THE PROBLEM: Set it all down exactly, every record and every line.

········

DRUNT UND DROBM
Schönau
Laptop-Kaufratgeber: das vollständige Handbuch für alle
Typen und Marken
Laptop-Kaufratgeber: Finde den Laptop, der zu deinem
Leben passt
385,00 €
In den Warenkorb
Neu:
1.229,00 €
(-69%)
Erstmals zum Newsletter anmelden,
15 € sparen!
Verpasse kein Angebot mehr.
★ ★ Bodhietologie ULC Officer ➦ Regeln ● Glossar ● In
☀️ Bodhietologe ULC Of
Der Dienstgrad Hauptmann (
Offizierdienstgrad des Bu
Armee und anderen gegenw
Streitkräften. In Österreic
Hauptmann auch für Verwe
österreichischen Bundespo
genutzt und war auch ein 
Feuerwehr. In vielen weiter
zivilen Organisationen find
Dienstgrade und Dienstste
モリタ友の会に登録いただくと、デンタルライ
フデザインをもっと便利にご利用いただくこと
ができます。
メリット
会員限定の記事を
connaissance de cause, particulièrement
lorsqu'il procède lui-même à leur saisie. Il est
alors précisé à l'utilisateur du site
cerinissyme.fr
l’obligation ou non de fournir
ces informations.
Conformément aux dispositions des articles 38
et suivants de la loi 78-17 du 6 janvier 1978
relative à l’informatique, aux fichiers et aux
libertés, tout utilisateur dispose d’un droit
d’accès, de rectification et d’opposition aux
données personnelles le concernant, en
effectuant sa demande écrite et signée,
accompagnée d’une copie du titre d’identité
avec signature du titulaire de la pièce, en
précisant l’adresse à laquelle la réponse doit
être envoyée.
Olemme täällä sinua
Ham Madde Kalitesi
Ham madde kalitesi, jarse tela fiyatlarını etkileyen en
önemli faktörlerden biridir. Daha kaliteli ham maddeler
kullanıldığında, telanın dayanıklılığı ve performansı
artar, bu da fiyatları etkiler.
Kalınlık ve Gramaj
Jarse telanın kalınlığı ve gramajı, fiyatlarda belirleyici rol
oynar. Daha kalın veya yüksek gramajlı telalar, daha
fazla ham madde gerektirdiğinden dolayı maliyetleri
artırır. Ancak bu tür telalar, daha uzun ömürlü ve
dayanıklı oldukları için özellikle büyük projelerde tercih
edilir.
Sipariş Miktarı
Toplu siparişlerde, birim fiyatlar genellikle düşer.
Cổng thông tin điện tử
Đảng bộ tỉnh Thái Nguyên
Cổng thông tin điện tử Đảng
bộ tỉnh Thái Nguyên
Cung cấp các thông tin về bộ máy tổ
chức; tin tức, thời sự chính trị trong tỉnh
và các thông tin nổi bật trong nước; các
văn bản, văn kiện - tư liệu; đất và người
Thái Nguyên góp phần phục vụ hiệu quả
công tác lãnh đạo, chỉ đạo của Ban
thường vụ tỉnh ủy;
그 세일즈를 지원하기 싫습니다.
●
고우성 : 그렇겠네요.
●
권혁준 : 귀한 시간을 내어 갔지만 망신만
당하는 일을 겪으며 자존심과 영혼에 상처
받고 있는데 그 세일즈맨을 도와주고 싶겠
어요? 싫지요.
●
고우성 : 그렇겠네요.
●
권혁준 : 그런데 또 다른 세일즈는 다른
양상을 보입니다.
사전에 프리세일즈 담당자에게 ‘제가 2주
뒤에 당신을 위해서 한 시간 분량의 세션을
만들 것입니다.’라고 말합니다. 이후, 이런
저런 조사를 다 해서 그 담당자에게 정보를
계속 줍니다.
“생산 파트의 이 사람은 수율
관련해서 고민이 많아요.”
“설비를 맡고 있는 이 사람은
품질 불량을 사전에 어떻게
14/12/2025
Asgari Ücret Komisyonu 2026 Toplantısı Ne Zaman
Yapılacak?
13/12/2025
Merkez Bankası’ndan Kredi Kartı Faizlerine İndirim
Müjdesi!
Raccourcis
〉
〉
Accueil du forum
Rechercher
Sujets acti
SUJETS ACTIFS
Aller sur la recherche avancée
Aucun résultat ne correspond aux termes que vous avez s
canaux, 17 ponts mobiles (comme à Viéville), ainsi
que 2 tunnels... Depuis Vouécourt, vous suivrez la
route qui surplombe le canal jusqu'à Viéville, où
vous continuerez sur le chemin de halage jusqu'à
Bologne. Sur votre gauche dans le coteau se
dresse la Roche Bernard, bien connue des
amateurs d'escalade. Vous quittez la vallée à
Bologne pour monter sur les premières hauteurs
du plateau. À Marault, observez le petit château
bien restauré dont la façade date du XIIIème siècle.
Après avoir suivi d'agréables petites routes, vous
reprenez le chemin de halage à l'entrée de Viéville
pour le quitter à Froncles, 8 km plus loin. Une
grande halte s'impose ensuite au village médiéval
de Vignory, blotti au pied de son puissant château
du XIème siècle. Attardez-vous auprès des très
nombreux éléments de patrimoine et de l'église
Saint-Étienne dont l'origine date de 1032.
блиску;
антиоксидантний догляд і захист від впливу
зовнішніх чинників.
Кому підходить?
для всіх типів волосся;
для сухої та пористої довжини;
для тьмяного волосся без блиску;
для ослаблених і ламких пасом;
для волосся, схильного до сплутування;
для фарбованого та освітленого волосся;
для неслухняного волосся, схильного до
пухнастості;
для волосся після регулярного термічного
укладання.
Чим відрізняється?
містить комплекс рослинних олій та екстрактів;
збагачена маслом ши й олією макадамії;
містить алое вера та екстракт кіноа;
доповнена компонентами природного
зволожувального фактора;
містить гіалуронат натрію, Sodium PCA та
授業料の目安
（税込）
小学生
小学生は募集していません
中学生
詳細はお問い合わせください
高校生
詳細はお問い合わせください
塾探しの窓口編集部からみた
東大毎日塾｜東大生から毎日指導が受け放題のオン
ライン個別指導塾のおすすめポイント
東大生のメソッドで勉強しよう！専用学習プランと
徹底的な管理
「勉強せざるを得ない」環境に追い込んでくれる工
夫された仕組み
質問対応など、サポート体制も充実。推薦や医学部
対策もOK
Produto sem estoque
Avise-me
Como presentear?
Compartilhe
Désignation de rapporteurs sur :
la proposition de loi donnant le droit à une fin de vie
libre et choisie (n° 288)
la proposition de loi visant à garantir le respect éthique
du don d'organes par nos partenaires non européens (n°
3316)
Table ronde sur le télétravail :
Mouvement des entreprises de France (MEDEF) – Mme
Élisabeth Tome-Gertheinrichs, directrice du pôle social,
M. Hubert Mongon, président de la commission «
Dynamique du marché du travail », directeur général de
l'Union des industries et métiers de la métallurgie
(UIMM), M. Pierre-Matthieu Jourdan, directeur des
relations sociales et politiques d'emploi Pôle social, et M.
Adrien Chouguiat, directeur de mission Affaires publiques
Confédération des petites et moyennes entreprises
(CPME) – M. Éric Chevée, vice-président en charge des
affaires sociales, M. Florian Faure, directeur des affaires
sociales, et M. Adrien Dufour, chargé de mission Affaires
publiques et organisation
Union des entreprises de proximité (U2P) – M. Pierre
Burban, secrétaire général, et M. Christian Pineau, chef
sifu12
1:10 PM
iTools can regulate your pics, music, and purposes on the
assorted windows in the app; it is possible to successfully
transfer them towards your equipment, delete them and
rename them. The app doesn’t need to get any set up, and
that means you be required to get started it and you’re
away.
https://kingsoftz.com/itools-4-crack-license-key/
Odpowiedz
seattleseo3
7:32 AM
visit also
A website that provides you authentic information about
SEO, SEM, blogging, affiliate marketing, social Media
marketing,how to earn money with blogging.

········

RESPONSE AREA:
DRUNT UND DROBM
Schönau
Laptop-Kaufratgeber: das vollständige Handbuch für alle
Typen und Marken
Laptop-Kaufratgeber: Finde den Laptop, der zu deinem
Leben passt
385,00 €
In den Warenkorb
Neu:
1.229,00 €
(-69%)
Erstmals zum Newsletter anmelden,
15 € sparen!
Verpasse kein Angebot mehr.
★ ★ Bodhietologie ULC Officer ➦ Regeln ● Glossar ● In
☀️ Bodhietologe ULC Of
Der Dienstgrad Hauptmann (
Offizierdienstgrad des Bu
Armee und anderen gegenw
Streitkräften. In Österreic
Hauptmann auch für Verwe
österreichischen Bundespo
genutzt und war auch ein 
Feuerwehr. In vielen weiter
zivilen Organisationen find
Dienstgrade und Dienstste
モリタ友の会に登録いただくと、デンタルライ
フデザインをもっと便利にご利用いただくこと
ができます。
メリット
会員限定の記事を
connaissance de cause, particulièrement
lorsqu'il procède lui-même à leur saisie. Il est
alors précisé à l'utilisateur du site
cerinissyme.fr
l’obligation ou non de fournir
ces informations.
Conformément aux dispositions des articles 38
et suivants de la loi 78-17 du 6 janvier 1978
relative à l’informatique, aux fichiers et aux
libertés, tout utilisateur dispose d’un droit
d’accès, de rectification et d’opposition aux
données personnelles le concernant, en
effectuant sa demande écrite et signée,
accompagnée d’une copie du titre d’identité
avec signature du titulaire de la pièce, en
précisant l’adresse à laquelle la réponse doit
être envoyée.
Olemme täällä sinua
Ham Madde Kalitesi
Ham madde kalitesi, jarse tela fiyatlarını etkileyen en
önemli faktörlerden biridir. Daha kaliteli ham maddeler
kullanıldığında, telanın dayanıklılığı ve performansı
artar, bu da fiyatları etkiler.
Kalınlık ve Gramaj
Jarse telanın kalınlığı ve gramajı, fiyatlarda belirleyici rol
oynar. Daha kalın veya yüksek gramajlı telalar, daha
fazla ham madde gerektirdiğinden dolayı maliyetleri
artırır. Ancak bu tür telalar, daha uzun ömürlü ve
dayanıklı oldukları için özellikle büyük projelerde tercih
edilir.
Sipariş Miktarı
Toplu siparişlerde, birim fiyatlar genellikle düşer.
Cổng thông tin điện tử
Đảng bộ tỉnh Thái Nguyên
Cổng thông tin điện tử Đảng
bộ tỉnh Thái Nguyên
Cung cấp các thông tin về bộ máy tổ
chức; tin tức, thời sự chính trị trong tỉnh
và các thông tin nổi bật trong nước; các
văn bản, văn kiện - tư liệu; đất và người
Thái Nguyên góp phần phục vụ hiệu quả
công tác lãnh đạo, chỉ đạo của Ban
thường vụ tỉnh ủy;
그 세일즈를 지원하기 싫습니다.
●
고우성 : 그렇겠네요.
●
권혁준 : 귀한 시간을 내어 갔지만 망신만
당하는 일을 겪으며 자존심과 영혼에 상처
받고 있는데 그 세일즈맨을 도와주고 싶겠
어요? 싫지요.
●
고우성 : 그렇겠네요.
●
권혁준 : 그런데 또 다른 세일즈는 다른
양상을 보입니다.
사전에 프리세일즈 담당자에게 ‘제가 2주
뒤에 당신을 위해서 한 시간 분량의 세션을
만들 것입니다.’라고 말합니다. 이후, 이런
저런 조사를 다 해서 그 담당자에게 정보를
계속 줍니다.
“생산 파트의 이 사람은 수율
관련해서 고민이 많아요.”
“설비를 맡고 있는 이 사람은
품질 불량을 사전에 어떻게
14/12/2025
Asgari Ücret Komisyonu 2026 Toplantısı Ne Zaman
Yapılacak?
13/12/2025
Merkez Bankası’ndan Kredi Kartı Faizlerine İndirim
Müjdesi!
Raccourcis
〉
〉
Accueil du forum
Rechercher
Sujets acti
SUJETS ACTIFS
Aller sur la recherche avancée
Aucun résultat ne correspond aux termes que vous avez s
canaux, 17 ponts mobiles (comme à Viéville), ainsi
que 2 tunnels... Depuis Vouécourt, vous suivrez la
route qui surplombe le canal jusqu'à Viéville, où
vous continuerez sur le chemin de halage jusqu'à
Bologne. Sur votre gauche dans le coteau se
dresse la Roche Bernard, bien connue des
amateurs d'escalade. Vous quittez la vallée à
Bologne pour monter sur les premières hauteurs
du plateau. À Marault, observez le petit château
bien restauré dont la façade date du XIIIème siècle.
Après avoir suivi d'agréables petites routes, vous
reprenez le chemin de halage à l'entrée de Viéville
pour le quitter à Froncles, 8 km plus loin. Une
grande halte s'impose ensuite au village médiéval
de Vignory, blotti au pied de son puissant château
du XIème siècle. Attardez-vous auprès des très
nombreux éléments de patrimoine et de l'église
Saint-Étienne dont l'origine date de 1032.
блиску;
антиоксидантний догляд і захист від впливу
зовнішніх чинників.
Кому підходить?
для всіх типів волосся;
для сухої та пористої довжини;
для тьмяного волосся без блиску;
для ослаблених і ламких пасом;
для волосся, схильного до сплутування;
для фарбованого та освітленого волосся;
для неслухняного волосся, схильного до
пухнастості;
для волосся після регулярного термічного
укладання.
Чим відрізняється?
містить комплекс рослинних олій та екстрактів;
збагачена маслом ши й олією макадамії;
містить алое вера та екстракт кіноа;
доповнена компонентами природного
зволожувального фактора;
містить гіалуронат натрію, Sodium PCA та
授業料の目安
（税込）
小学生
小学生は募集していません
中学生
詳細はお問い合わせください
高校生
詳細はお問い合わせください
塾探しの窓口編集部からみた
東大毎日塾｜東大生から毎日指導が受け放題のオン
ライン個別指導塾のおすすめポイント
東大生のメソッドで勉強しよう！専用学習プランと
徹底的な管理
「勉強せざるを得ない」環境に追い込んでくれる工
夫された仕組み
質問対応など、サポート体制も充実。推薦や医学部
対策もOK
Produto sem estoque
Avise-me
Como presentear?
Compartilhe
Désignation de rapporteurs sur :
la proposition de loi donnant le droit à une fin de vie
libre et choisie (n° 288)
la proposition de loi visant à garantir le respect éthique
du don d'organes par nos partenaires non européens (n°
3316)
Table ronde sur le télétravail :
Mouvement des entreprises de France (MEDEF) – Mme
Élisabeth Tome-Gertheinrichs, directrice du pôle social,
M. Hubert Mongon, président de la commission «
Dynamique du marché du travail », directeur général de
l'Union des industries et métiers de la métallurgie
(UIMM), M. Pierre-Matthieu Jourdan, directeur des
relations sociales et politiques d'emploi Pôle social, et M.
Adrien Chouguiat, directeur de mission Affaires publiques
Confédération des petites et moyennes entreprises
(CPME) – M. Éric Chevée, vice-président en charge des
affaires sociales, M. Florian Faure, directeur des affaires
sociales, et M. Adrien Dufour, chargé de mission Affaires
publiques et organisation
Union des entreprises de proximité (U2P) – M. Pierre
Burban, secrétaire général, et M. Christian Pineau, chef
sifu12
1:10 PM
iTools can regulate your pics, music, and purposes on the
assorted windows in the app; it is possible to successfully
transfer them towards your equipment, delete them and
rename them. The app doesn’t need to get any set up, and
that means you be required to get started it and you’re
away.
https://kingsoftz.com/itools-4-crack-license-key/
Odpowiedz
seattleseo3
7:32 AM
visit also
A website that provides you authentic information about
SEO, SEM, blogging, affiliate marketing, social Media
marketing,how to earn money with blogging.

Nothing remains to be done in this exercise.